This problem requires identifying LeetCode problems with a like percentage less than 60%. The solution involves calculating the like percentage for each problem and filtering based on this threshold.
Approach:
The most straightforward approach uses SQL queries to directly manipulate the Problems
table. We calculate the like percentage within the query and then filter rows based on this percentage.
SQL Solution (MySQL):
SELECT problem_id
FROM Problems
WHERE likes / (likes + dislikes) < 0.6
ORDER BY problem_id;
Explanation:
SELECT problem_id
: This selects the problem_id
column, which represents the ID of each problem.
FROM Problems
: This specifies that we are querying the Problems
table.
WHERE likes / (likes + dislikes) < 0.6
: This is the core of the solution. It calculates the like percentage (likes / (likes + dislikes)

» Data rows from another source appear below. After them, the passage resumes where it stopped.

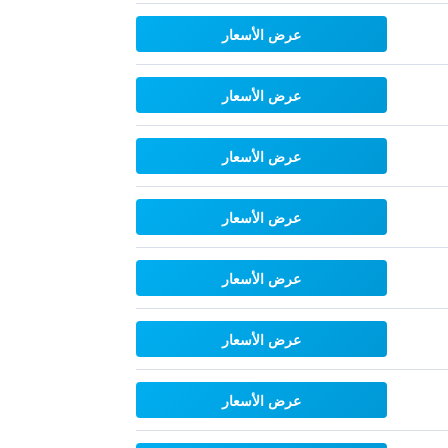
عرض الأسعار
عرض الأسعار
عرض الأسعار
عرض الأسعار
عرض الأسعار
عرض الأسعار
عرض الأسعار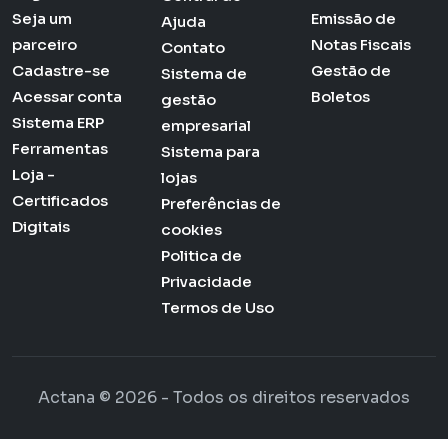
Seja um
Emissão de
Ajuda
parceiro
Notas Fiscais
Contato
Cadastre-se
Gestão de
Sistema de
Acessar conta
Boletos
gestão
Sistema ERP
empresarial
Ferramentas
Sistema para
Loja -
lojas
Certificados
Preferências de
Digitais
cookies
Politica de
Privacidade
Termos de Uso
Actana © 2026 - Todos os direitos reservados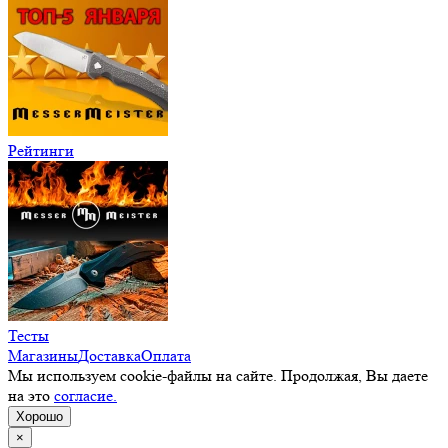
Рейтинги
Тесты
Магазины
Доставка
Оплата
Мы используем cookie-файлы на сайте. Продолжая, Вы даете
на это
согласие.
Хорошо
×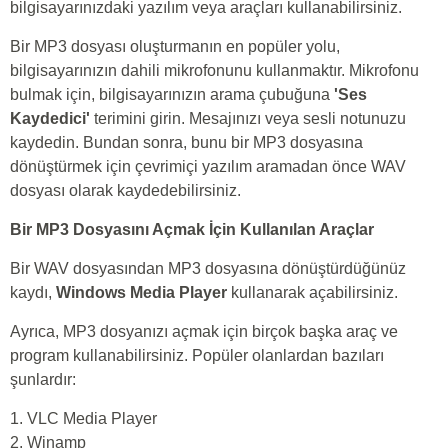
bilgisayarınızdaki yazılım veya araçları kullanabilirsiniz.
Bir MP3 dosyası oluşturmanın en popüler yolu,
bilgisayarınızın dahili mikrofonunu kullanmaktır. Mikrofonu
bulmak için, bilgisayarınızın arama çubuğuna
'Ses
Kaydedici'
terimini girin. Mesajınızı veya sesli notunuzu
kaydedin. Bundan sonra, bunu bir MP3 dosyasına
dönüştürmek için çevrimiçi yazılım aramadan önce WAV
dosyası olarak kaydedebilirsiniz.
Bir MP3 Dosyasını Açmak İçin Kullanılan Araçlar
Bir WAV dosyasından MP3 dosyasına dönüştürdüğünüz
kaydı,
Windows Media Player
kullanarak açabilirsiniz.
Ayrıca, MP3 dosyanızı açmak için birçok başka araç ve
program kullanabilirsiniz. Popüler olanlardan bazıları
şunlardır:
1. VLC Media Player
2. Winamp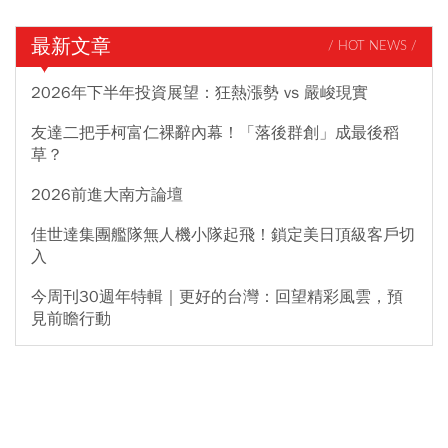
最新文章
/ HOT NEWS /
2026年下半年投資展望：狂熱漲勢 vs 嚴峻現實
友達二把手柯富仁裸辭內幕！「落後群創」成最後稻
草？
2026前進大南方論壇
佳世達集團艦隊無人機小隊起飛！鎖定美日頂級客戶切
入
今周刊30週年特輯｜更好的台灣：回望精彩風雲，預
見前瞻行動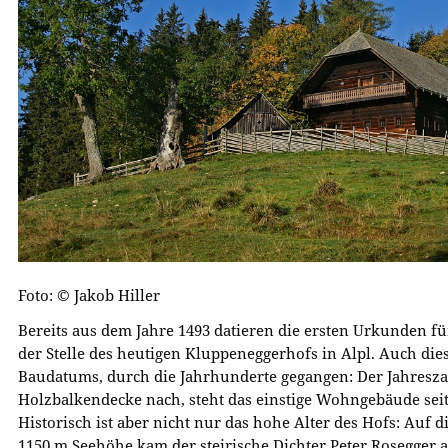
Foto: © Jakob Hiller
Bereits aus dem Jahre 1493 datieren die ersten Urkunden f
der Stelle des heutigen Kluppeneggerhofs in Alpl. Auch die
Baudatums, durch die Jahrhunderte gegangen: Der Jahres
Holzbalkendecke nach, steht das einstige Wohngebäude seit 
Historisch ist aber nicht nur das hohe Alter des Hofs: Auf
1150 m Seehöhe kam der steirische Dichter Peter Rosegger am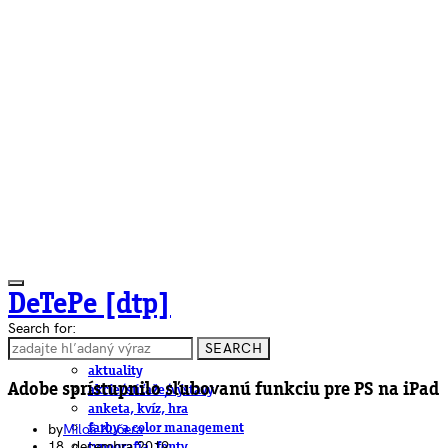
DeTePe [dtp]
Search for:
SEARCH
ČLÁNKY
aktuality
Adobe sprístupnilo sľubovanú funkciu pre PS na iPad
akcie/súťaže/výstavy
anketa, kvíz, hra
by
Miloš Kučera
farby a color management
18. decembra 2019
typografia, fonty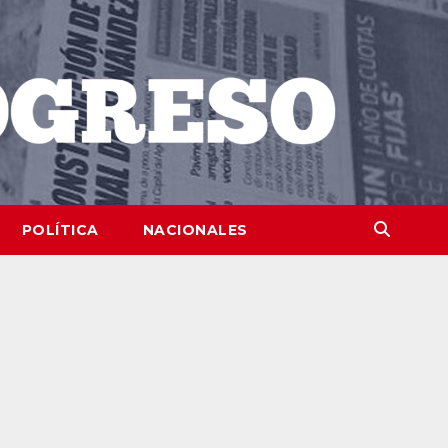
POLÍTICA
NACIONALES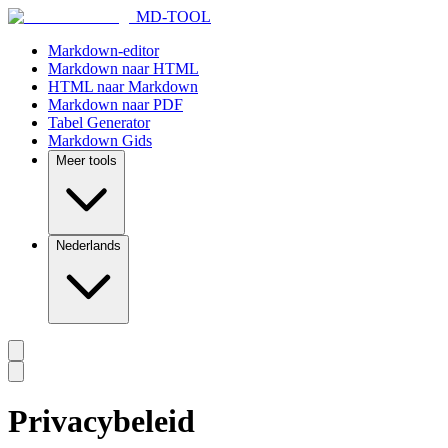
MD-TOOL
Markdown-editor
Markdown naar HTML
HTML naar Markdown
Markdown naar PDF
Tabel Generator
Markdown Gids
Meer tools
Nederlands
Privacybeleid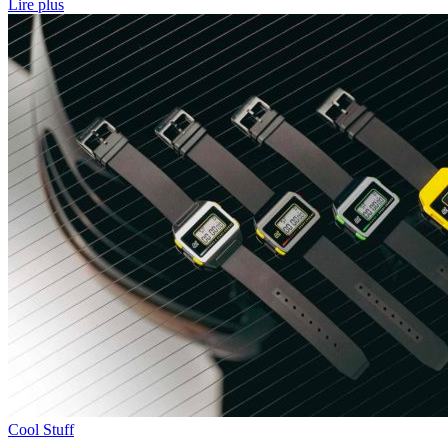
Lire plus
Cool Stuff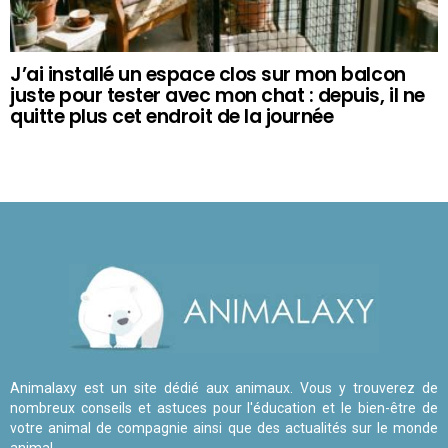
J’ai installé un espace clos sur mon balcon
juste pour tester avec mon chat : depuis, il ne
quitte plus cet endroit de la journée
Animalaxy est un site dédié aux animaux. Vous y trouverez de
nombreux conseils et astuces pour l'éducation et le bien-être de
votre animal de compagnie ainsi que des actualités sur le monde
animal.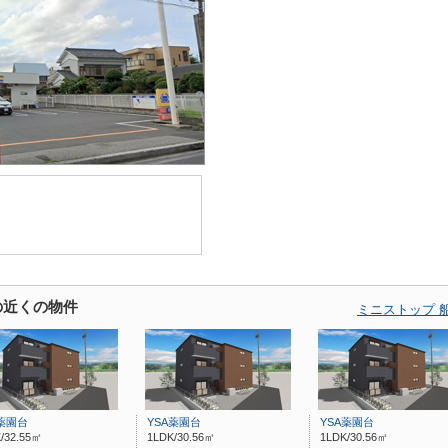
の近くの物件
ミニストップ 
A薬園台
YSA薬園台
YSA薬園台
/32.55㎡
1LDK/30.56㎡
1LDK/30.56㎡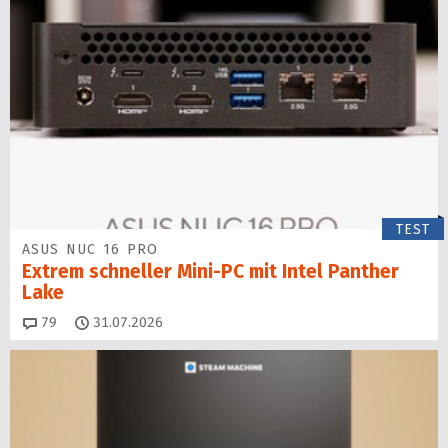
TEST
ASUS NUC 16 PRO
Extrem schneller Mini-PC mit Intel Panther
Lake
Kommentare
79
31.07.2026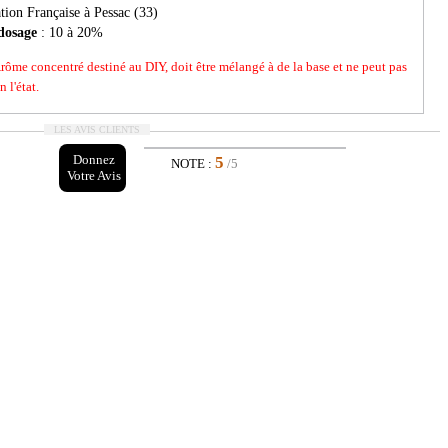
ion Française à Pessac (33)
dosage
: 10 à 20%
Arôme concentré destiné au DIY, doit être mélangé à de la base et ne peut pas
 l'état.
LES AVIS CLIENTS
Donnez
5
NOTE :
/5
Votre Avis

) for each problem and filters the results to include only those where the percentage is strictly less than 0.6 (60%). Note that we're implicitly converting the result of the division to a floating-point number for comparison.
ORDER BY problem_id
: This sorts the results in ascending order of problem_id
, as required by the problem statement.
Time Complexity Analysis:
The time complexity of the SQL query is O(N), where N is the number of rows in the Problems
table. This is because the database system will need to iterate through each row to compute the like percentage and apply the filter. The ORDER BY
clause adds a small overhead for sorting, but it doesn't change the overall time complexity. The exact efficiency depends on the database system's query optimization techniques, but a linear scan is the most likely operation.
Space Complexity Analysis:
The space complexity is O(M), where M is the number of low-quality problems that satisfy the condition. The space is used to store the results before they are returned. In the worst case, M could be equal to N, but typically, it would be a smaller subset of the total problems. The database system's internal workings might also use additional temporary space, but this is usually handled internally and not considered part of the algorithm's space complexity.
No other programming languages are needed to solve this problem as it is purely a database query question. The provided SQL code is a complete and efficient solution.